Posted: February 1, 2019 in Theatre

Writer Richard Kalinoski      Director: Jelena Budimir

⭐️⭐️⭐️⭐️

Richard Kalinoski’s Beast on the Moon, which premiered in 1996, covers events beginning almost a century ago, but its relevance to the plight of refugees in the modern world is striking. The main characters, Aram and Seta are Christian Armenians, newly arrived in Milwaukee in 1921, having fled from persecution by the Turks in their homeland. “Where are all the Americans?” asks Aram as he meets only Poles, Italians and other immigrants, reminding us not only of the scale of human displacement, but of how much more welcoming America has been to immigrants throughout its history than perhaps it is in the Trump era.

Aram (a beautifully judged performance by George Jovanovic) is 23 and, like his late father, he is a photographer. His father’s overcoat hangs in the hallway of his home, but is never worn and he keeps a photograph of his family, with their heads cut out, on display in the living room.

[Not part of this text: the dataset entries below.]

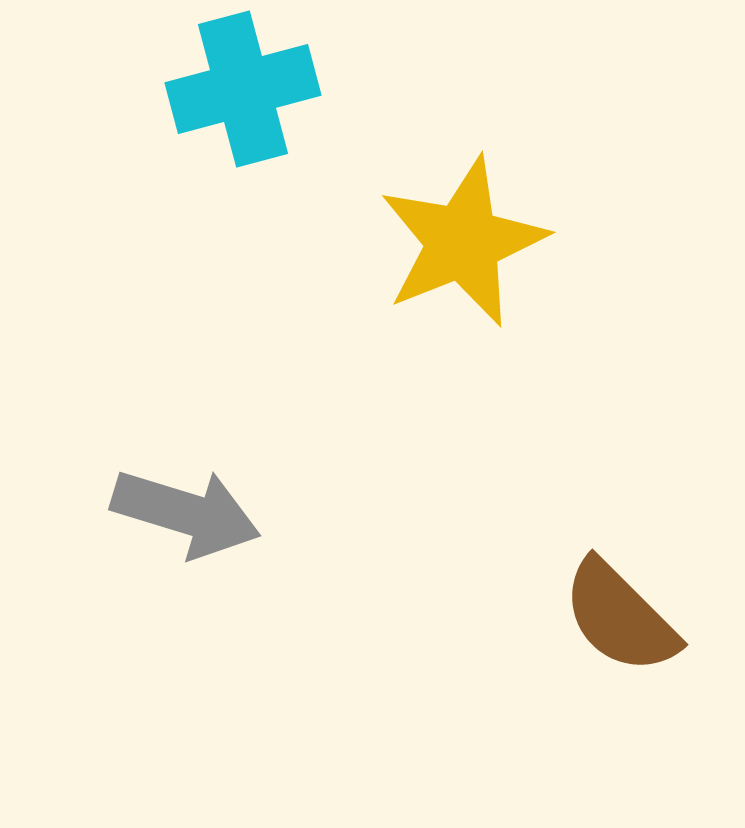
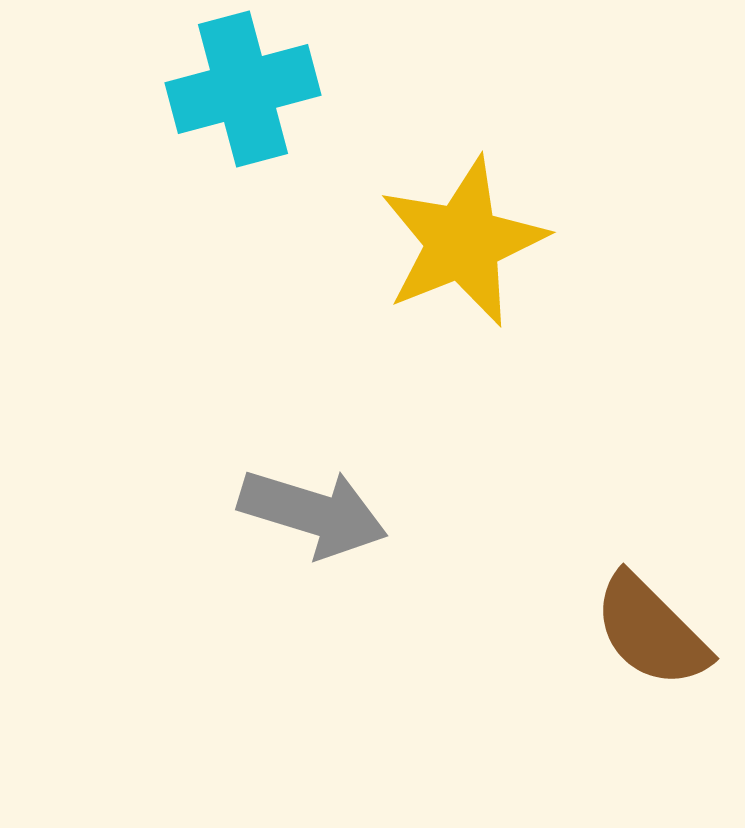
gray arrow: moved 127 px right
brown semicircle: moved 31 px right, 14 px down
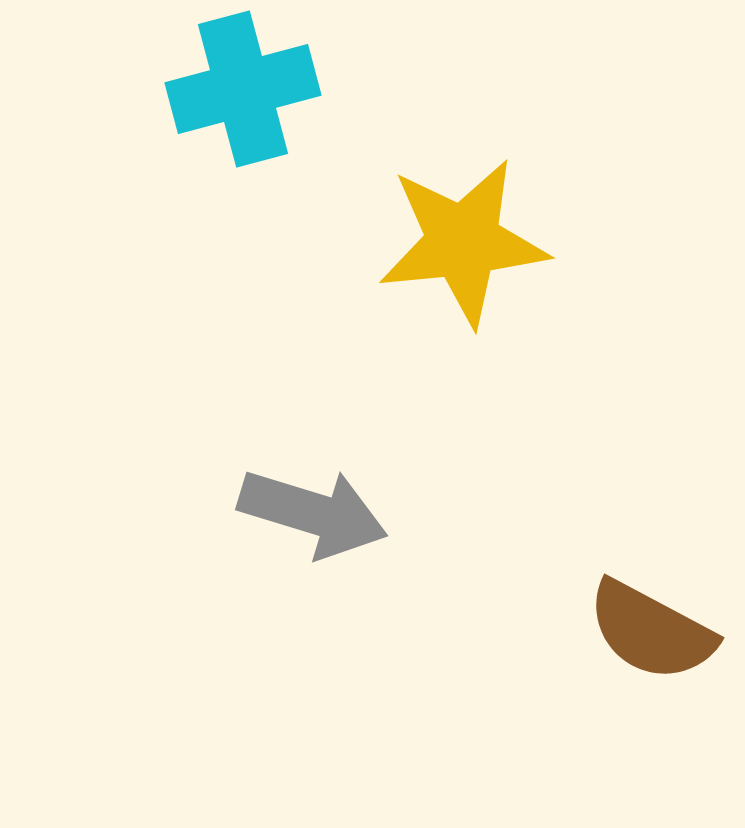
yellow star: rotated 16 degrees clockwise
brown semicircle: rotated 17 degrees counterclockwise
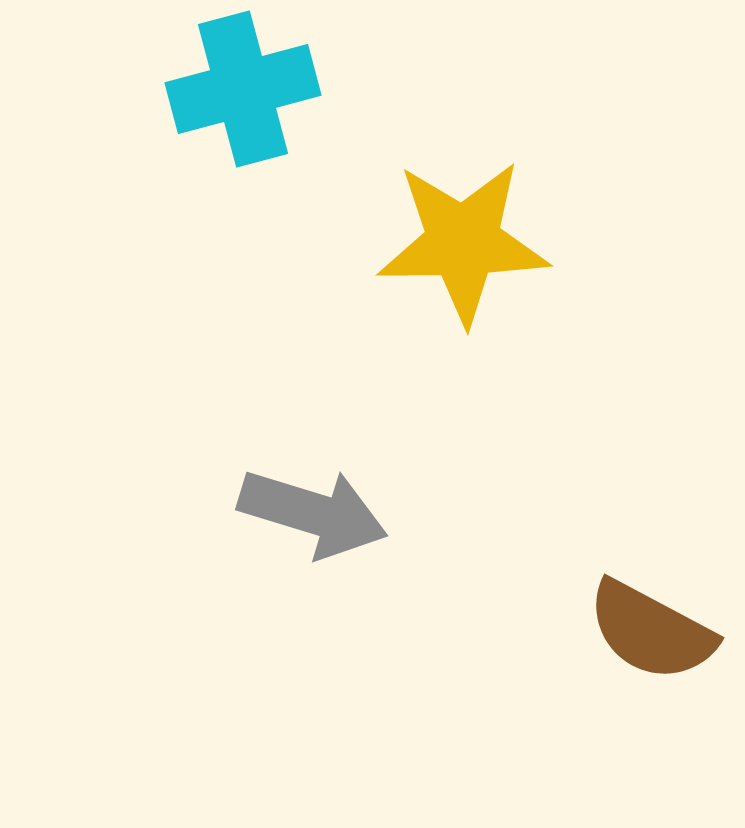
yellow star: rotated 5 degrees clockwise
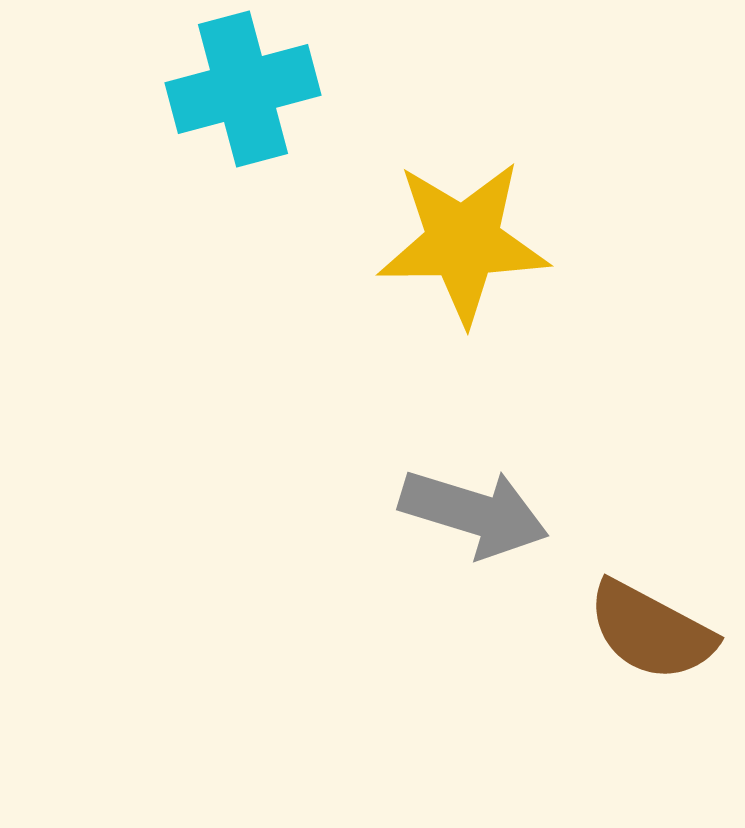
gray arrow: moved 161 px right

His grief simmers beneath the surface as he looks forward to his new life, preserving his cultural heritage and raising a family of his own to replace the one that he has lost.

The play begins with the arrival from Armenia of 15-year-old Seta to enter into an arranged marriage with Aram. She clutches a rag doll, which we learn reminds her of her late mother, and she cowers under a table in fear of her new husband, but Zarima McDermott’s remarkable portrayal transforms her from a quivering child to the confident and independent-minded woman that she has become 12 years later.

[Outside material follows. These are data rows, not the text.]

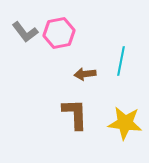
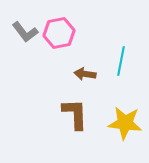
brown arrow: rotated 15 degrees clockwise
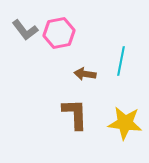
gray L-shape: moved 2 px up
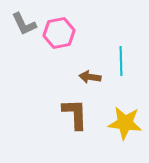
gray L-shape: moved 1 px left, 6 px up; rotated 12 degrees clockwise
cyan line: rotated 12 degrees counterclockwise
brown arrow: moved 5 px right, 3 px down
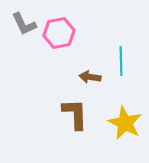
yellow star: rotated 20 degrees clockwise
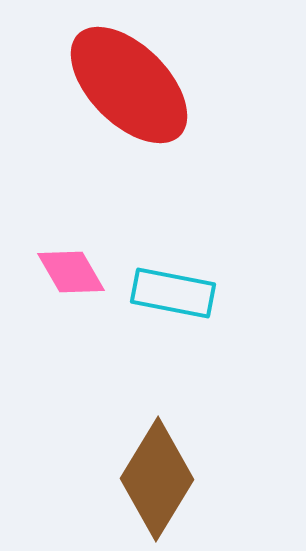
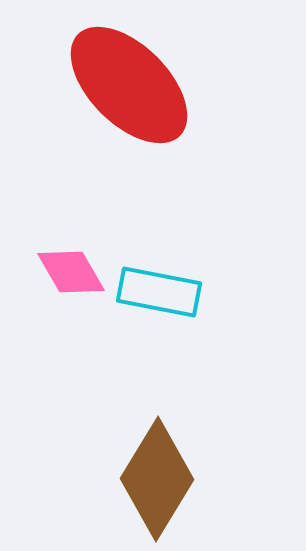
cyan rectangle: moved 14 px left, 1 px up
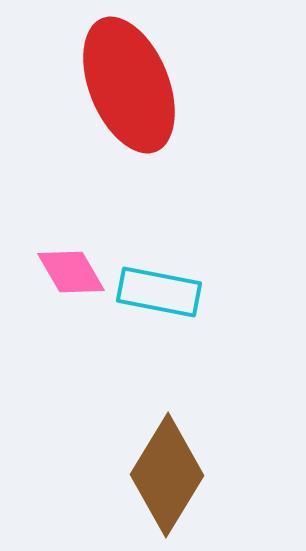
red ellipse: rotated 23 degrees clockwise
brown diamond: moved 10 px right, 4 px up
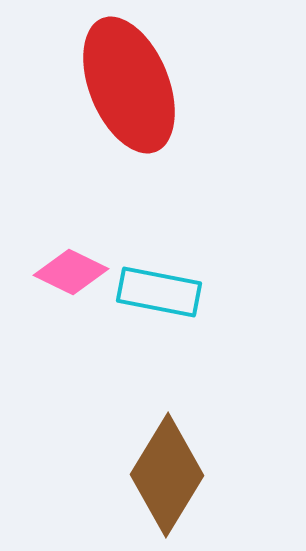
pink diamond: rotated 34 degrees counterclockwise
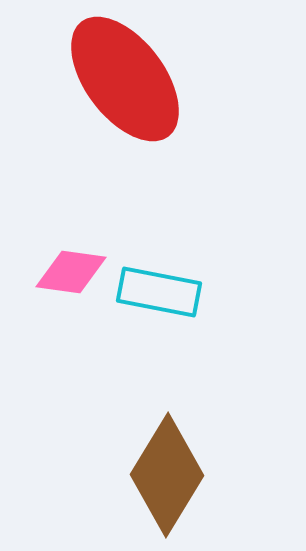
red ellipse: moved 4 px left, 6 px up; rotated 15 degrees counterclockwise
pink diamond: rotated 18 degrees counterclockwise
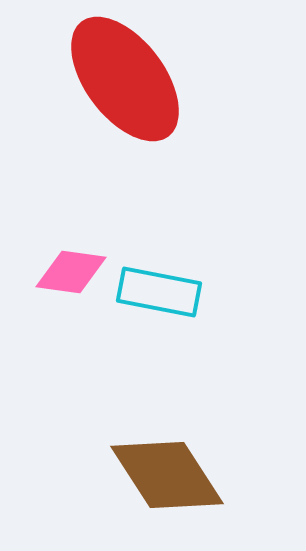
brown diamond: rotated 64 degrees counterclockwise
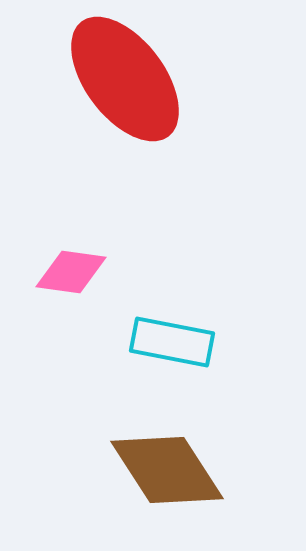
cyan rectangle: moved 13 px right, 50 px down
brown diamond: moved 5 px up
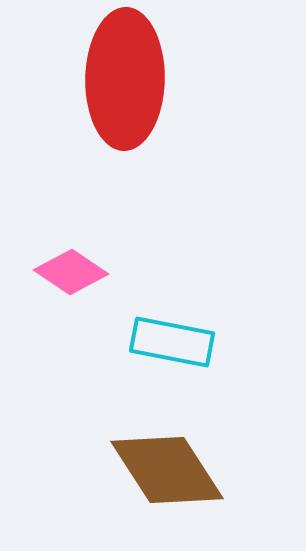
red ellipse: rotated 38 degrees clockwise
pink diamond: rotated 26 degrees clockwise
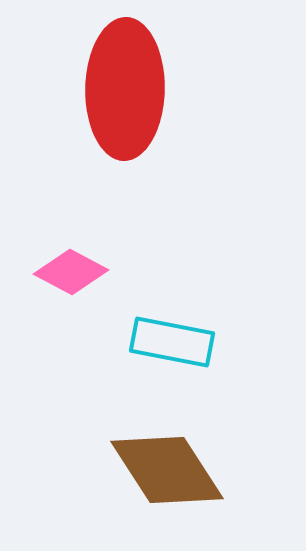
red ellipse: moved 10 px down
pink diamond: rotated 6 degrees counterclockwise
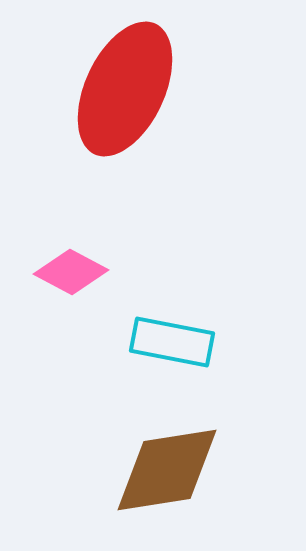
red ellipse: rotated 24 degrees clockwise
brown diamond: rotated 66 degrees counterclockwise
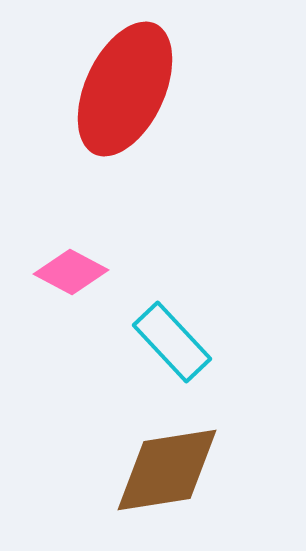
cyan rectangle: rotated 36 degrees clockwise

The story is narrated by an elderly man (Hayward B Morse) who we learn had been a 12-year-old orphan boy named Vincent, encountering the couple in 1933. Morse also plays Vincent, which is the one false step in Jelena Budimir’s otherwise unerring revival. Aram and Seta have remained childless and the emotional impact of Vincent on both of them could, perhaps, have been made clearer if the boy had been more believable,

The play focusses narrowly on the past and ongoing traumas suffered by its main characters and Budimir, rightly, keeps her production simple and similarly focussed, Sarah Jane Booth’s set and period costumes suiting perfectly. As tension builds, Aram and Seta are forced slowly to accept their losses and come to terms with their grief in scenes which are given passion and force by Jovanovic and McDermott. The overall impact is deeply moving. 

Beast on the Moon is returning to the Finborough theatre where it was performed first in 1996. Today we hear much of horrors in faraway lands and of the practical problems associated with the resettlement of surviving victims, but Kalinoski’s study of the psychology of refugees fleeing persecution adds an important dimension to urgent debates.